Example 8: Force Field Validation¶

from gatewizard.tools.force_fields import ForceFieldManager

ff_manager = ForceFieldManager()
valid, message, is_warning = ff_manager.validate_combination("tip3p", "ff14SB", "lipid21")

if valid:
    if is_warning:
        print(f"[!] Warning: {message}")
    else:
        print("[OK] Force field combination is compatible")
else:
    print(f"[ERROR] Incompatible: {message}")

Core Preparation Methods¶

Method: prepare_system()¶

Prepare a complete membrane protein system with lipid bilayer, water, and ions.

prepare_system(
    pdb_file: str,
    working_dir: str,
    upper_lipids: List[str],
    lower_lipids: List[str],
    lipid_ratios: str = "",
    **kwargs
) -> Tuple[bool, str, Optional[Path]]

Parameters:

Parameter	Type	Required	Description
`pdb_file`	`str`	Yes	Path to input PDB file (oriented protein)
`working_dir`	`str`	Yes	Working directory for output files
`upper_lipids`	`List[str]`	Yes	List of lipid types for upper leaflet
`lower_lipids`	`List[str]`	Yes	List of lipid types for lower leaflet
`lipid_ratios`	`str`	No	Lipid molar ratios (format: "ratio1:ratio2//ratio3:ratio4")
`output_folder_name`	`str`	No	Custom output folder name (kwarg)
`wait`	`bool`	No	Block until the job completes or errors (default `False`)
`wait_timeout`	`float`	No	Maximum seconds to wait when `wait=True` (`None` = unlimited)
`wait_poll_interval`	`float`	No	Seconds between status checks (default `5.0`)
`wait_verbose`	`bool`	No	Print elapsed-time progress while waiting (default `True`)
`**kwargs`	`Any`	No	Additional configuration parameters (override defaults)

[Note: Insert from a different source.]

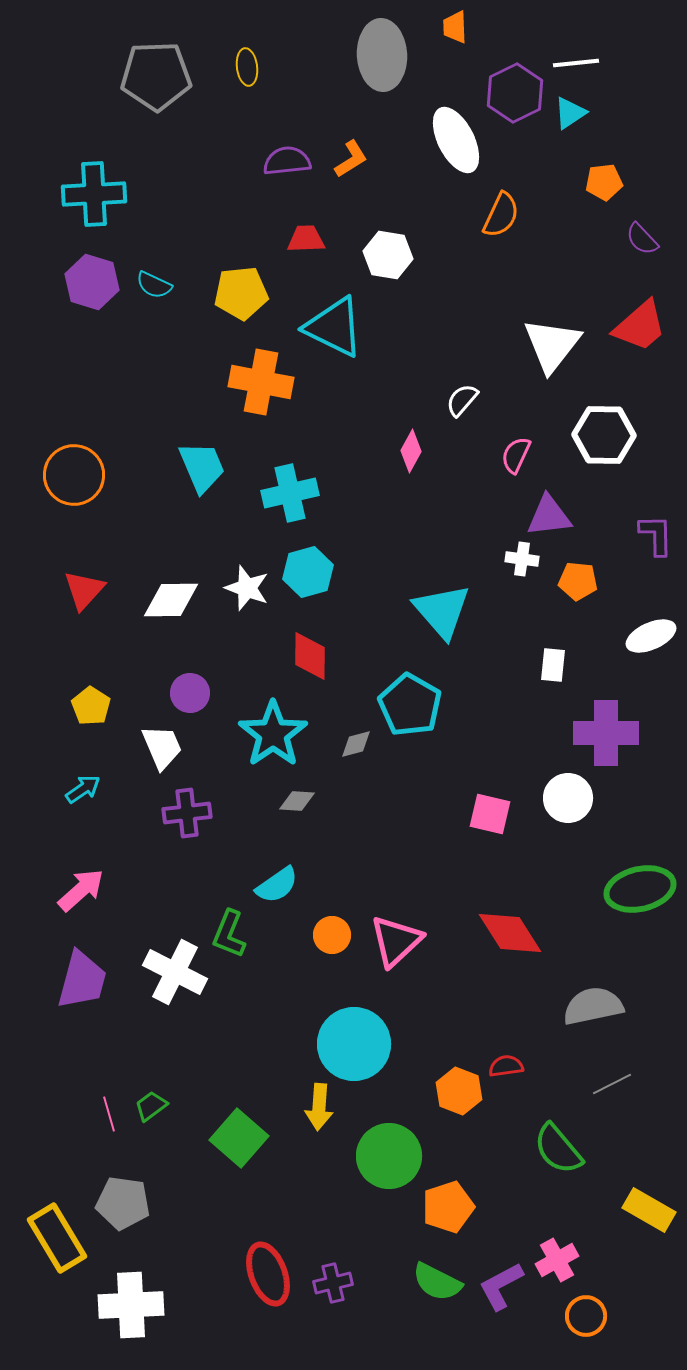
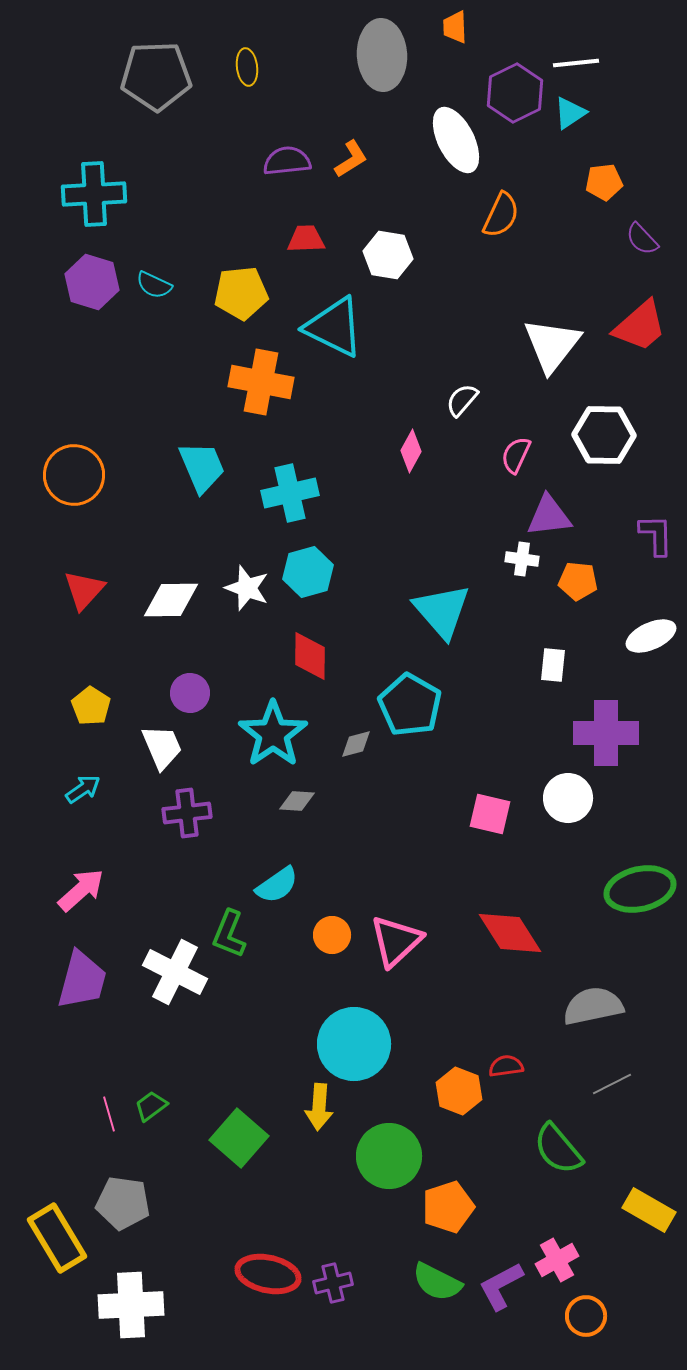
red ellipse at (268, 1274): rotated 58 degrees counterclockwise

Returns: Tuple[bool, str, Optional[Path]]

bool: Success status
str: Status message
Optional[Path]: Job directory path (None if failed)

Lipid Ratios Format:

The lipid_ratios string specifies molar ratios for each leaflet:

Format: "upper_ratio1:upper_ratio2//lower_ratio1:lower_ratio2"
Ratios must match the order of lipids in the lipid lists
Ratios are normalized automatically (don't need to sum to 1.0)
Use // to separate upper and lower leaflet ratios

Available Lipids:

Category	Lipid Types
Phosphatidylcholine (PC)	DHPC, DLPC, DMPC, DPPC, DSPC, DOPC, POPC, PLPC, SOPC
Phosphatidylethanolamine (PE)	DHPE, DLPE, DMPE, DPPE, DSPE, DOPE, POPE, PLPE, SOPE
Phosphatidylserine (PS)	DHPS, DLPS, DMPS, DPPS, DSPS, DOPS, POPS, PLPS, SOPS
Phosphatidylglycerol (PG)	DHPG, DLPG, DMPG, DPPG, DSPG, DOPG, POPG, PLPG, SOPG
Phosphatidic Acid (PA)	DHPA, DLPA, DMPA, DPPA, DSPA, DOPA, POPA, PLPA, SOPA
Sphingomyelins	PSM, ASM, LSM, MSM, HSM, OSM
Cholesterol	CHL1
Other	CARDIOLIPIN, PIP, PIP2

Output Files:

In {output_folder_name}/ directory:

bilayer_*.pdb - Packed system (protein in membrane)
bilayer_*_lipid.pdb - Lipid bilayer with CRYST1 info (for equilibration)
system.prmtop - AMBER topology file (if parametrize=True)
system.inpcrd - AMBER coordinate file (if parametrize=True)
system_solv.pdb - Solvated system in PDB format
system_4amber.pdb - PDB prepared by pdb4amber
tleap.in - tleap input script
logs/preparation.log - Main execution log
logs/parametrization.log - Parametrization log
status.json - Job status tracking
run_preparation.sh - Execution script

Raises:

FileNotFoundError - If input PDB file doesn't exist
BuilderError - If validation fails or system preparation fails

Note: By default, system preparation runs in the background and the method returns immediately. Pass wait=True to block until the job finishes — useful for scripting sequential preparations. For asynchronous monitoring, use the log files or the JobMonitor class (see examples below).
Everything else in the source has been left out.